Insulti e violenza, dal 2022 oltre 6mila Daspo ma senza condanne

I due casi che hanno portato a un alto numero di persone colpite si sono verificati durante Juventus-Inter di Coppa Italia (cori contro Lukaku) e Atalanta-Juventus (contro Vlahovic).

Lukaku
(Foto: Valerio Pennicino/Getty Images)

Da quando gli stadi hanno riaperto dopo la pandemia, i tifosi, di qualsiasi sport in Italia, che si sono macchiati di condotte violente, che siano scontri o insulti reiterati di stampo razzista, sono stati colpiti da Daspo 6.104 volte dal 1° aprile 2022 a oggi.

Come riporta l’edizione odierna de Il Corriere della Sera, un numero così importante potrebbe essere la conseguenza di un periodo abbastanza lungo lontano dagli stadi, appunto per la pandemia, e che adesso siamo in pieno “effetto rimbalzo”, un termine che si usa anche in Borsa per giustificare la crescita esponenziale di un titolo dopo una rovinosa caduta. Di sicuro questi numeri rappresentano un dato che non è mai stato così alto.

Se si analizzano quei 6.104 Daspo, si vede come circa 200 siano dovuti a condotte discriminatorie, che comprendono insulti, cori o comportamenti riferiti al colore della pelle o ad appartenenze etniche o religiose. Meno del 4% del totale. È un numero approssimato probabilmente per difetto, a causa delle difficoltà a censire ogni singolo episodio, ma è l’unico a disposizione della Polizia di prevenzione, che coordina il lavoro delle Digos negli stadi.

Daspo tifosi sport Italia – Lo strano destino dei procedimenti penali

Insieme ai Daspo ci sono anche 204 denunce penali, scaturite da 95 episodi diversi. Di questi, 63 rientrano nella categoria di «cori e insulti» che raggruppa il maggior numero di denunciati (199), mentre 31 sono legati all’antisemitismo (denunciate 4 persone); infine c’è l’esposto contro un ultrà del basket che a giugno 2023 ha mimato le mosse di una scimmia rivolto a un cestista di colore.

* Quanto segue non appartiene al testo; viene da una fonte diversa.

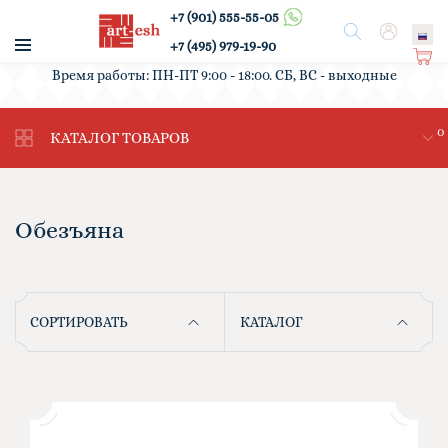
+7 (901) 555-55-05
/
Поиск
Вход
+7 (495) 979-19-90
Ко
Время работы: ПН-ПТ 9:00 - 18:00. СБ, ВС - выходные
рз
ин
0
а
КАТАЛОГ ТОВАРОВ
Обезъяна
СОРТИРОВАТЬ
КАТАЛОГ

A questi numeri vanno aggiunti i cinque tifosi denunciati per violazione della legge Mancino contro la discriminazione razziale, avendo esibito il saluto romano o scritte discriminatorie.

Dei 199 denunciati per cori e insulti a sfondo razzista, ben 162 sono raggruppati in soli due episodi avvenuti il 4 aprile e il 7 maggio della scorso anno: le urla verso Lukaku durante la semifinale di Coppa Italia Juventus-Inter giocata a Torino (ben 144 tifosi bianconeri denunciati, il più anziano di 68 anni e il più giovane di 16),; e quelle contro Vlahovic durante Atalanta-Juventus del 7 maggio, a Bergamo, quando furono identificati 18 sostenitori nerazzurri che gli gridavano «zingaro». Il primo processo è finito in archivio, su richiesta del pubblico ministero, condivisa dal giudice.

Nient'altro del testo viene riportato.